** TASK DESCRIPTION **
Whenever a line below holds the word "ainda", count it; please give only the final number.

** Extracted page text data **
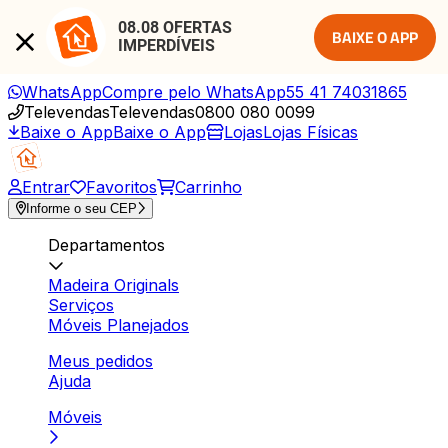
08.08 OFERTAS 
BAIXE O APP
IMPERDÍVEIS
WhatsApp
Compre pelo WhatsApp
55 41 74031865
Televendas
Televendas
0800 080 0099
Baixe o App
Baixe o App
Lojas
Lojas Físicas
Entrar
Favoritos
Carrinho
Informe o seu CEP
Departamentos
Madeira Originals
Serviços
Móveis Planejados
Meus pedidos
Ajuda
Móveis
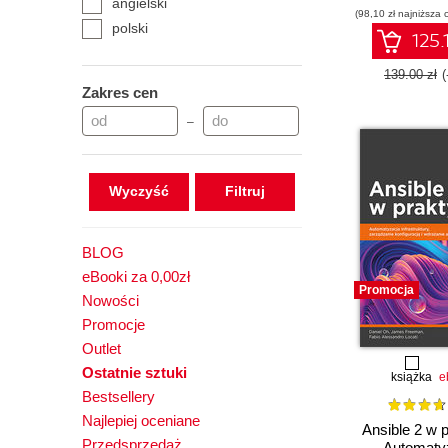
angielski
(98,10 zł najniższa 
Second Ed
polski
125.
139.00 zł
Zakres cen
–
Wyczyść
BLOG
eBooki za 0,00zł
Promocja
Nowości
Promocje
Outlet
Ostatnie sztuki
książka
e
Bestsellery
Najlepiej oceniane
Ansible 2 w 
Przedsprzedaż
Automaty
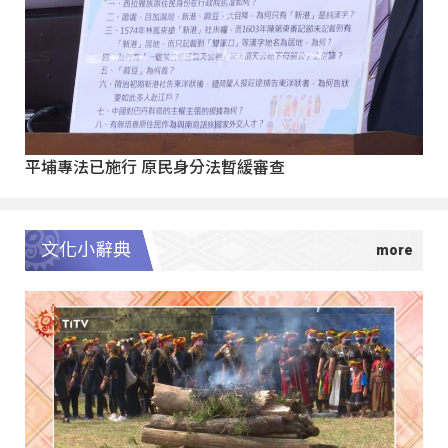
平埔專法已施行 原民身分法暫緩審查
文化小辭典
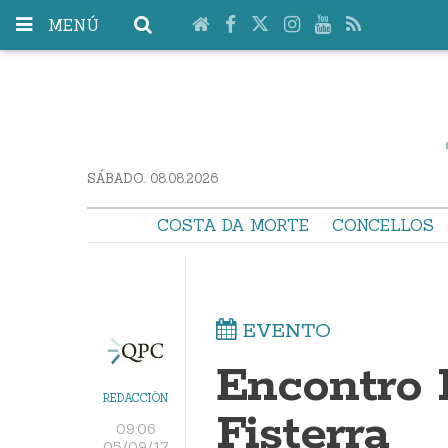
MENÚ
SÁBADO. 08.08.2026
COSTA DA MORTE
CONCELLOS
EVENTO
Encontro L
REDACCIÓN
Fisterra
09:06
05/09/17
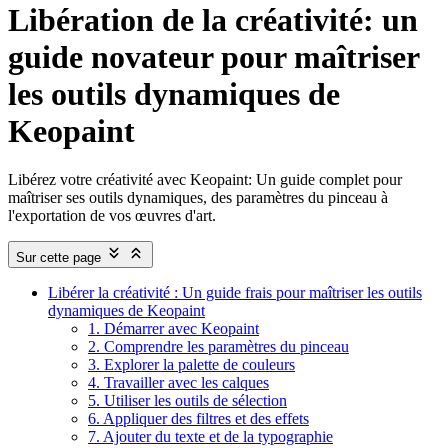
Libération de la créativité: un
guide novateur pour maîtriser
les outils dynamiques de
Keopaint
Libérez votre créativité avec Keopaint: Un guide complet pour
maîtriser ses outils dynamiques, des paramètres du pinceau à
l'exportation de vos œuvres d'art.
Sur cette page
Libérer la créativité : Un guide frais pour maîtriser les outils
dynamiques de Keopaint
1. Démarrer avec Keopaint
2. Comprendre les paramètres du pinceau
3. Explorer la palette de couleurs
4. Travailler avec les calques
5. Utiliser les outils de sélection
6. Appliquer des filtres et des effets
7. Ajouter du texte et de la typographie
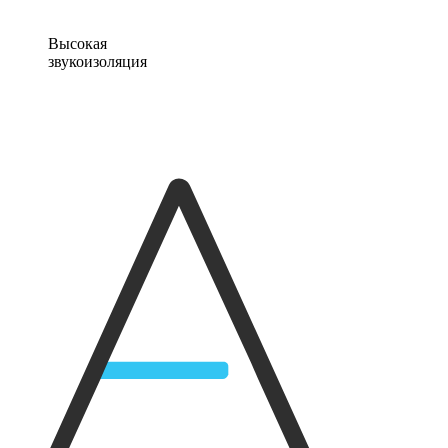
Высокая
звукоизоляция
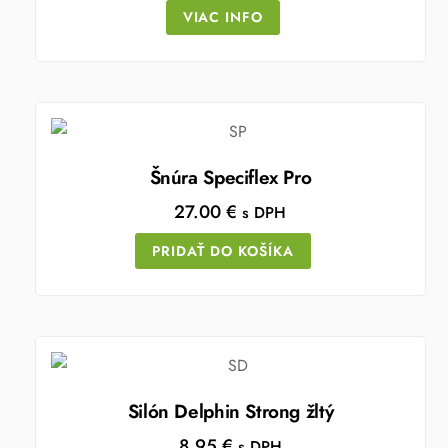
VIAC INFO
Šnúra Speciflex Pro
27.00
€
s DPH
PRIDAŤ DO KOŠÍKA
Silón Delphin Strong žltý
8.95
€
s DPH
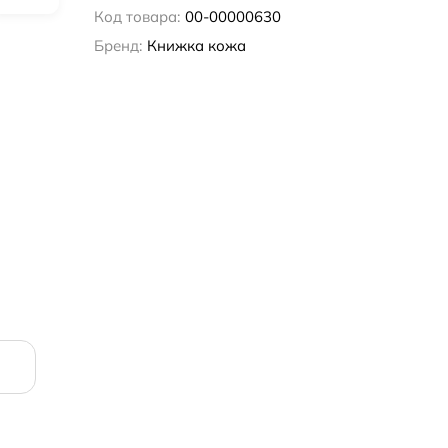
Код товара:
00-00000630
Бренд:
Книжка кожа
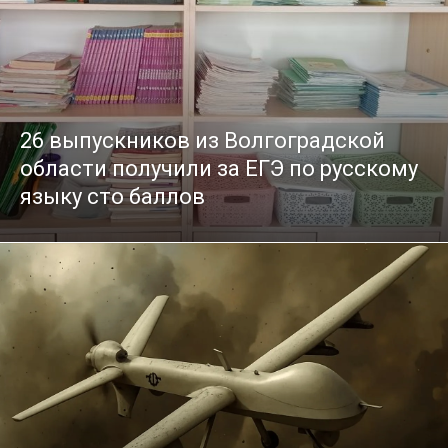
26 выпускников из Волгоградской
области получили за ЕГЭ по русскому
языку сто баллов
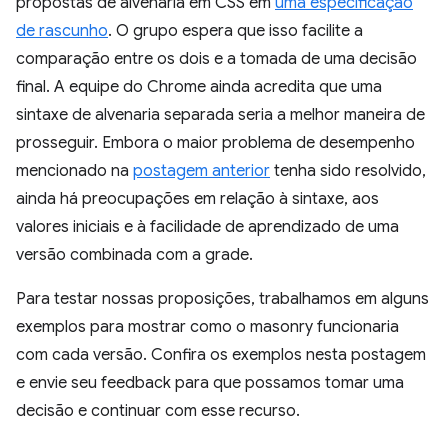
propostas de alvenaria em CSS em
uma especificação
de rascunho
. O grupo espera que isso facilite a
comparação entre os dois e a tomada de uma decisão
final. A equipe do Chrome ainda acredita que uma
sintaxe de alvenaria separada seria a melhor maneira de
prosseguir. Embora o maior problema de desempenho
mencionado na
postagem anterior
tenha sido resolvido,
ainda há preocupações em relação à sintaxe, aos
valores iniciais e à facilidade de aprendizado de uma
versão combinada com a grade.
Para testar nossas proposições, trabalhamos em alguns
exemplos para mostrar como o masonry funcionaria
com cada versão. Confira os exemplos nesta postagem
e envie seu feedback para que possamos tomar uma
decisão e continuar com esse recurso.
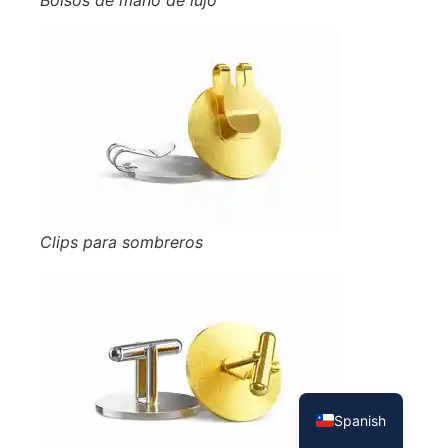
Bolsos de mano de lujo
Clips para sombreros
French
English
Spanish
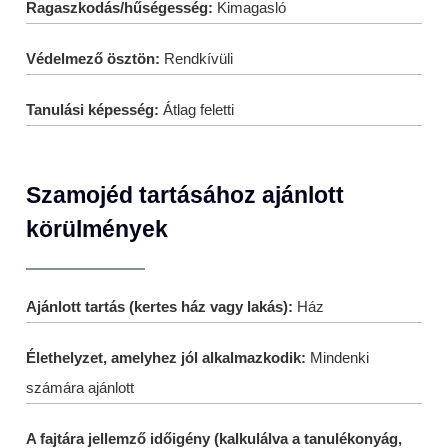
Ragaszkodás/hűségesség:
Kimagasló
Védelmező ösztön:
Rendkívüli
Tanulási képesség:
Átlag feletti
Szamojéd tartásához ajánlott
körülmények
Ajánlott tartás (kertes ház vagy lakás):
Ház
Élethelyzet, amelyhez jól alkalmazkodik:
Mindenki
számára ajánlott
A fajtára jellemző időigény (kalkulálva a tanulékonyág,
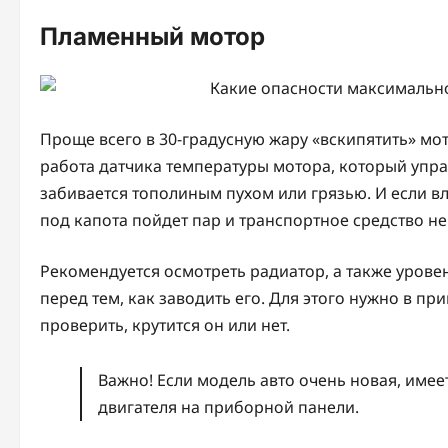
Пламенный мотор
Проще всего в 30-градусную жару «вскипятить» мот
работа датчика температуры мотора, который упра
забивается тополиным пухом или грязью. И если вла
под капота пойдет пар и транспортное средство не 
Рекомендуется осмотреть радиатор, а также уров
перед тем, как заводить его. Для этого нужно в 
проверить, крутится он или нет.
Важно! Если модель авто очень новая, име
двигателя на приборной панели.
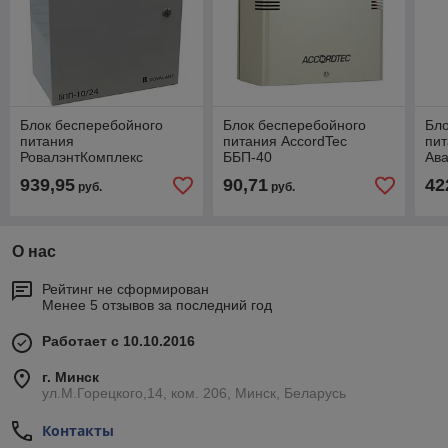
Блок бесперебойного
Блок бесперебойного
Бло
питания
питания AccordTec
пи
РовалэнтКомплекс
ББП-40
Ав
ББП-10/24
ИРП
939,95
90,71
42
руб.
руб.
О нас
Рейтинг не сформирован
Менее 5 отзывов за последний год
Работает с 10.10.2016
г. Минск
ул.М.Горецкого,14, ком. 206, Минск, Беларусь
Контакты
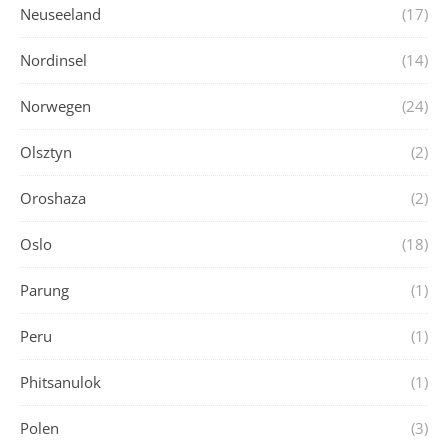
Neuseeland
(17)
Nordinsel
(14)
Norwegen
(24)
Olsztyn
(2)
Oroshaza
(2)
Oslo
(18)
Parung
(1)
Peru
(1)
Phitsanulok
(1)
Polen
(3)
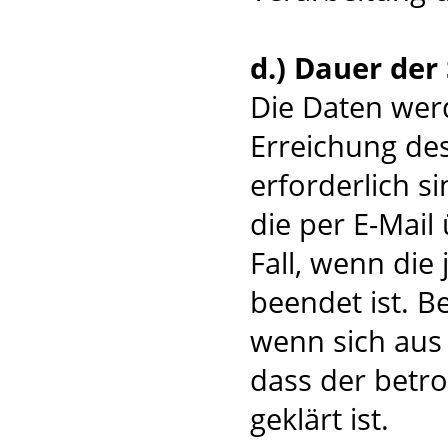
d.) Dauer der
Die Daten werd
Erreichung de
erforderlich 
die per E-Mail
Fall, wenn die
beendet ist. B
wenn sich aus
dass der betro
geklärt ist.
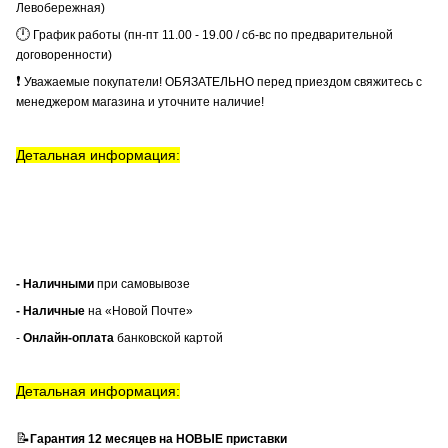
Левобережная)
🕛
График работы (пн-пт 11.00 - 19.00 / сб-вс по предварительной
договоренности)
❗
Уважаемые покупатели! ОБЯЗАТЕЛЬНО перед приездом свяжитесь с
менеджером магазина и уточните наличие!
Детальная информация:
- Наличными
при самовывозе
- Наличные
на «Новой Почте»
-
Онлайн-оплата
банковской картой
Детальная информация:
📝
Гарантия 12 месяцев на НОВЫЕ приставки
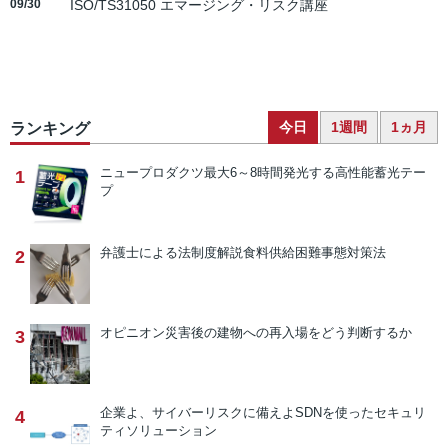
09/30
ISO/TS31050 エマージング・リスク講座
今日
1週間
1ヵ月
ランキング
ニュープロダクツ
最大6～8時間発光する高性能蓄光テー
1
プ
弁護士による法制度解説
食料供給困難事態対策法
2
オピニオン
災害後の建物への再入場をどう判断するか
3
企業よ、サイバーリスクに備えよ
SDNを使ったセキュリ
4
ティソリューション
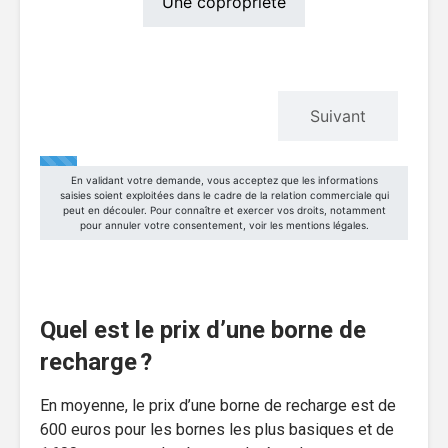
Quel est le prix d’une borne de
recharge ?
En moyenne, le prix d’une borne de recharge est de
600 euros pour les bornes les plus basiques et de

** RESPONSE BELOW **
2